=== MATERIAL PROVIDED ===
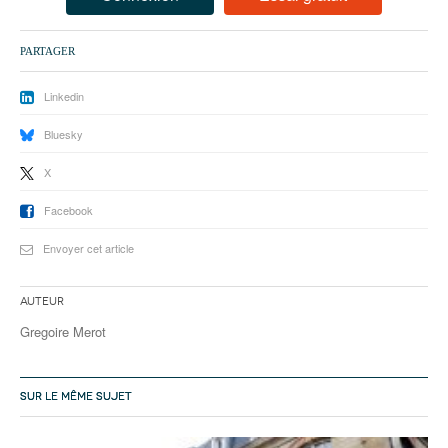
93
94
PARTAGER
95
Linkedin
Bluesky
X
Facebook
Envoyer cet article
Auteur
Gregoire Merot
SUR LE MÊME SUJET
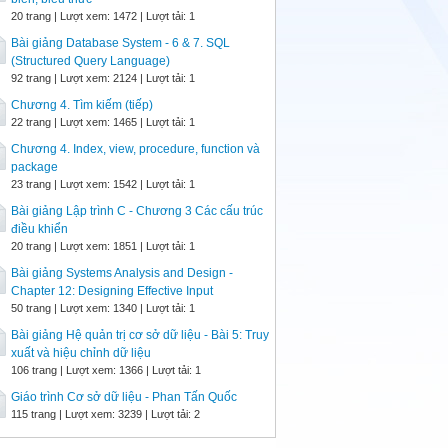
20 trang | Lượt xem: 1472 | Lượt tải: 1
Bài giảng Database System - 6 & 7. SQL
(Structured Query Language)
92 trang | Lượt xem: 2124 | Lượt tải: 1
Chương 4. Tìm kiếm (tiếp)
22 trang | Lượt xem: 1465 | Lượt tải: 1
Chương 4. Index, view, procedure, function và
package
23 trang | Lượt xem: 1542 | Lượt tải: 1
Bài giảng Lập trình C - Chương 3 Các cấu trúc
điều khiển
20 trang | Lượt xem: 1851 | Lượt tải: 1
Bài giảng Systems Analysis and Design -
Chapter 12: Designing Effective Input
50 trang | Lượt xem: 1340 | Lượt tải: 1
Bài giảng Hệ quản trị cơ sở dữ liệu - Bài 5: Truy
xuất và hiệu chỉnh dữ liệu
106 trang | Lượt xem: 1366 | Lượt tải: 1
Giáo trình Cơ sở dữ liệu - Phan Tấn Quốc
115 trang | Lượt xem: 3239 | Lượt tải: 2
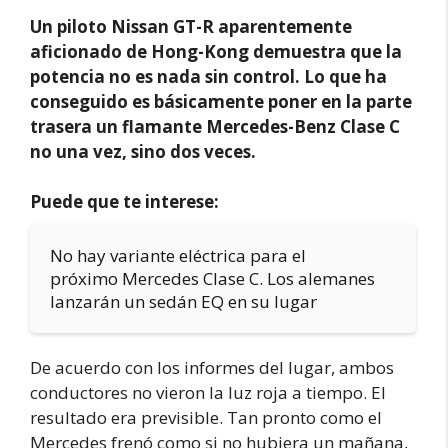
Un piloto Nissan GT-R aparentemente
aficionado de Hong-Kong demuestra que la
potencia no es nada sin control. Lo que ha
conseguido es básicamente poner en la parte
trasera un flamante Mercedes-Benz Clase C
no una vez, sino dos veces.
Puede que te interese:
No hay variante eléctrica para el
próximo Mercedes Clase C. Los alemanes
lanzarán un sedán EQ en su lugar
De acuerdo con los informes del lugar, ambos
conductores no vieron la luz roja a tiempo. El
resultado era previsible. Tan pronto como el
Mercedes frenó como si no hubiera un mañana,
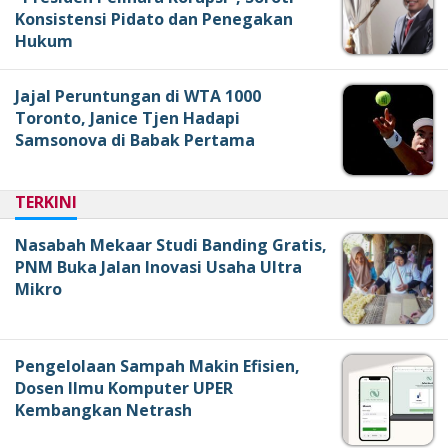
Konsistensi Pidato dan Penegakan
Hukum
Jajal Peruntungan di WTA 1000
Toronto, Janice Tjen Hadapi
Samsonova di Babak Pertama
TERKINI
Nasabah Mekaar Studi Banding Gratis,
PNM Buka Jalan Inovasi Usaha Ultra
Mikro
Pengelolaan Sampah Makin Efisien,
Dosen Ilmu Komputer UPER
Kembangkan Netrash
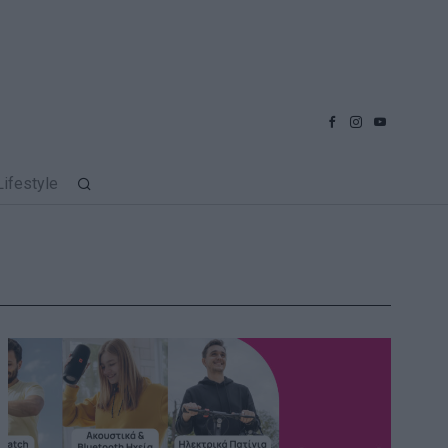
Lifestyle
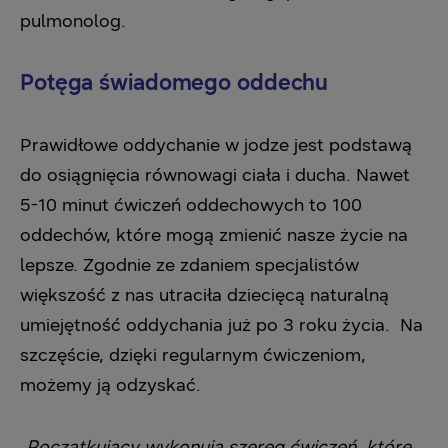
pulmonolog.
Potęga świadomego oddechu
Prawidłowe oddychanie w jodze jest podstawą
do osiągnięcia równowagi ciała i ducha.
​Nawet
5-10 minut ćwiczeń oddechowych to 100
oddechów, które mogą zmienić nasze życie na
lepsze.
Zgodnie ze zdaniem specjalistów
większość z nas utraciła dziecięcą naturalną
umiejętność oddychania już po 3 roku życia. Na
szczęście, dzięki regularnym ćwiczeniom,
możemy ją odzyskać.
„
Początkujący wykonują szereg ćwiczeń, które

=== ASSIGNED TASK ===
All entries should be reproduced exactly; no picture belongs in the result.

=== ANSWER AREA ===
93
94
PARTAGER
95
Linkedin
Bluesky
X
Facebook
Envoyer cet article
Auteur
Gregoire Merot
SUR LE MÊME SUJET
20 trang | Lượt xem: 1472 | Lượt tải: 1
Bài giảng Database System - 6 & 7. SQL
(Structured Query Language)
92 trang | Lượt xem: 2124 | Lượt tải: 1
Chương 4. Tìm kiếm (tiếp)
22 trang | Lượt xem: 1465 | Lượt tải: 1
Chương 4. Index, view, procedure, function và
package
23 trang | Lượt xem: 1542 | Lượt tải: 1
Bài giảng Lập trình C - Chương 3 Các cấu trúc
điều khiển
20 trang | Lượt xem: 1851 | Lượt tải: 1
Bài giảng Systems Analysis and Design -
Chapter 12: Designing Effective Input
50 trang | Lượt xem: 1340 | Lượt tải: 1
Bài giảng Hệ quản trị cơ sở dữ liệu - Bài 5: Truy
xuất và hiệu chỉnh dữ liệu
106 trang | Lượt xem: 1366 | Lượt tải: 1
Giáo trình Cơ sở dữ liệu - Phan Tấn Quốc
115 trang | Lượt xem: 3239 | Lượt tải: 2
Un piloto Nissan GT-R aparentemente
aficionado de Hong-Kong demuestra que la
potencia no es nada sin control. Lo que ha
conseguido es básicamente poner en la parte
trasera un flamante Mercedes-Benz Clase C
no una vez, sino dos veces.
Puede que te interese:
No hay variante eléctrica para el
próximo Mercedes Clase C. Los alemanes
lanzarán un sedán EQ en su lugar
De acuerdo con los informes del lugar, ambos
conductores no vieron la luz roja a tiempo. El
resultado era previsible. Tan pronto como el
Mercedes frenó como si no hubiera un mañana,
Konsistensi Pidato dan Penegakan
Hukum
Jajal Peruntungan di WTA 1000
Toronto, Janice Tjen Hadapi
Samsonova di Babak Pertama
TERKINI
Nasabah Mekaar Studi Banding Gratis,
PNM Buka Jalan Inovasi Usaha Ultra
Mikro
Pengelolaan Sampah Makin Efisien,
Dosen Ilmu Komputer UPER
Kembangkan Netrash
Lifestyle
pulmonolog.
Potęga świadomego oddechu
Prawidłowe oddychanie w jodze jest podstawą
do osiągnięcia równowagi ciała i ducha.
​Nawet
5-10 minut ćwiczeń oddechowych to 100
oddechów, które mogą zmienić nasze życie na
lepsze.
Zgodnie ze zdaniem specjalistów
większość z nas utraciła dziecięcą naturalną
umiejętność oddychania już po 3 roku życia. Na
szczęście, dzięki regularnym ćwiczeniom,
możemy ją odzyskać.
„
Początkujący wykonują szereg ćwiczeń, które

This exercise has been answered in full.